== Dataset extract ==
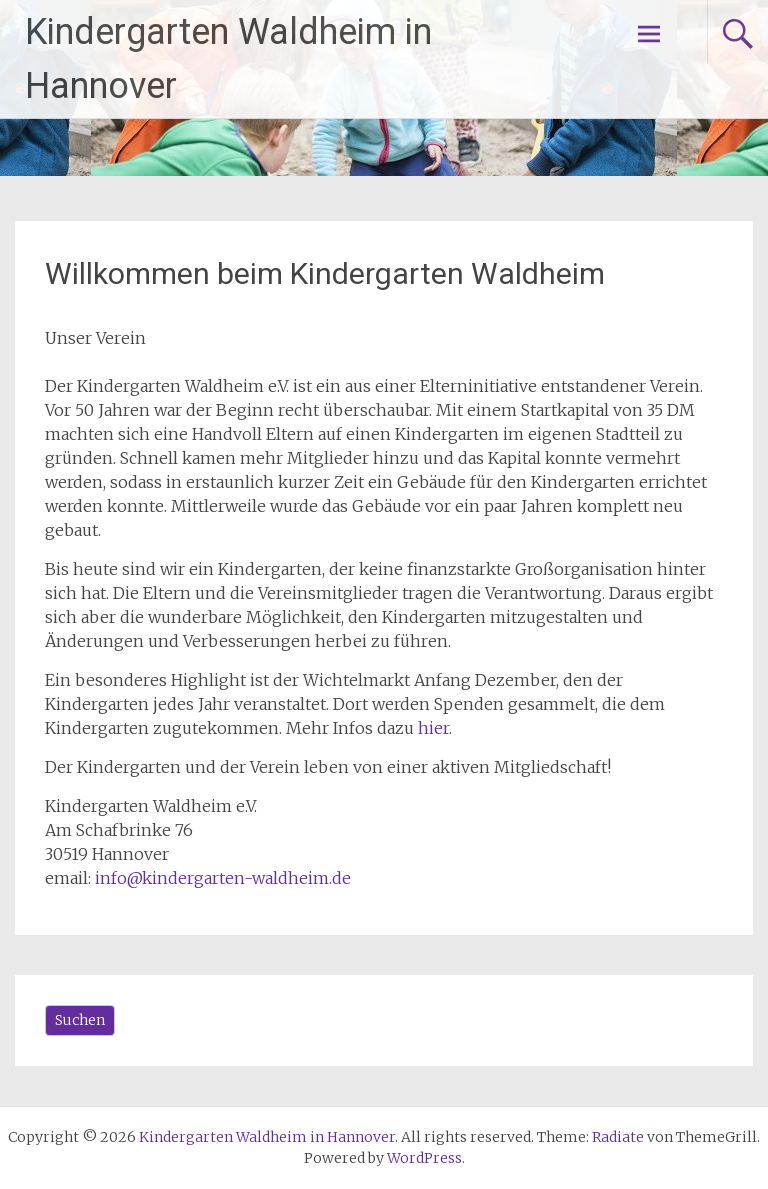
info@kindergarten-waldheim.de (223, 878)
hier (433, 728)
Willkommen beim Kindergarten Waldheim (325, 273)
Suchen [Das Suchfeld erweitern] (80, 1020)
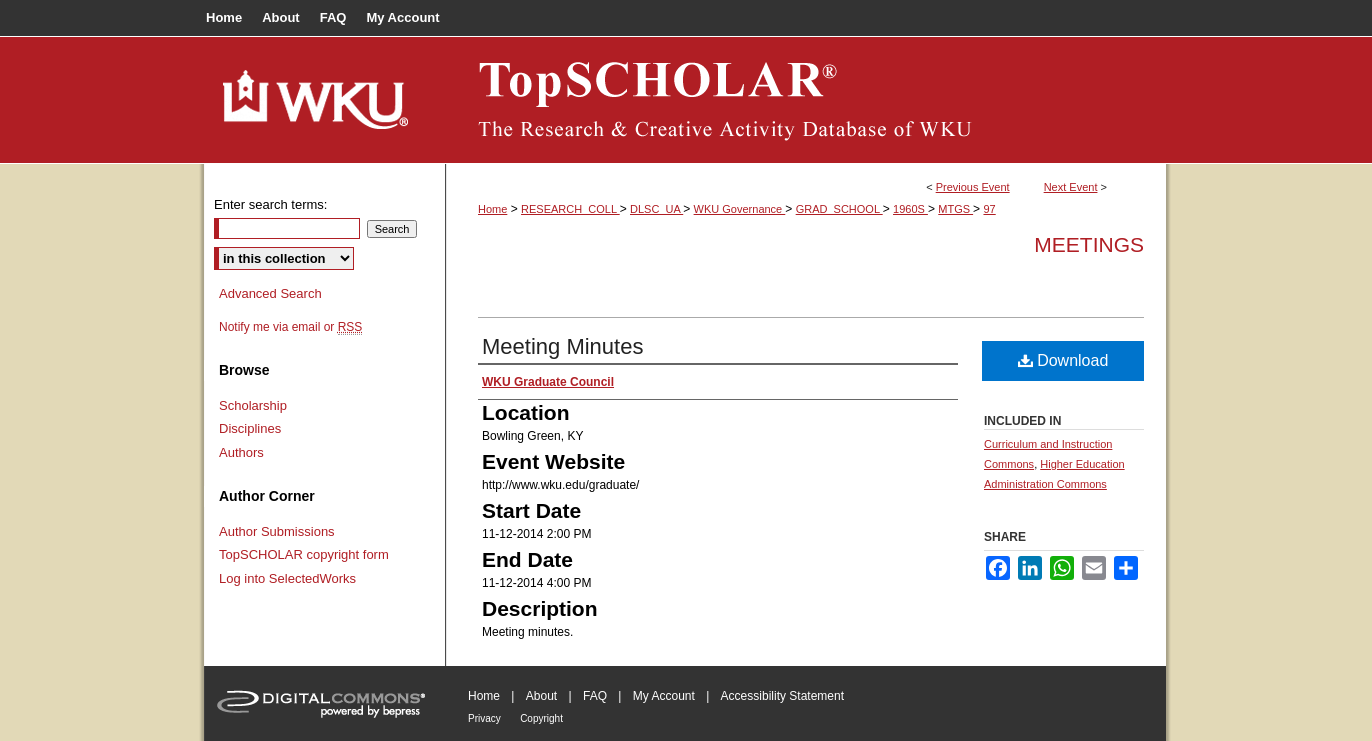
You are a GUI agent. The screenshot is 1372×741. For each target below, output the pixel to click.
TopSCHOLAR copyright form (304, 554)
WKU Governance (740, 209)
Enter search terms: (270, 204)
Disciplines (250, 428)
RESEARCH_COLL (570, 209)
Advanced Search (270, 293)
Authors (241, 452)
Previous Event (973, 187)
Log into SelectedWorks (287, 578)
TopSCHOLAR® (806, 100)
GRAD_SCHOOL (839, 209)
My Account (664, 696)
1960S (910, 209)
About (541, 696)
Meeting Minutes (562, 346)
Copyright (541, 718)
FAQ (595, 696)
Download (1063, 360)
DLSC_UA (656, 209)
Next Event (1071, 187)
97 (989, 209)
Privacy (484, 718)
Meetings (1089, 244)
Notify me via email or (290, 327)
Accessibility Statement (782, 696)
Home (492, 209)
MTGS (955, 209)
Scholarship (253, 405)
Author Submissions (277, 531)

== Task details ==
Scan the material above for the string "TopSCHOLAR", and copy every line where it is found.

== Completed exercise ==
TopSCHOLAR copyright form (304, 554)
TopSCHOLAR® (806, 100)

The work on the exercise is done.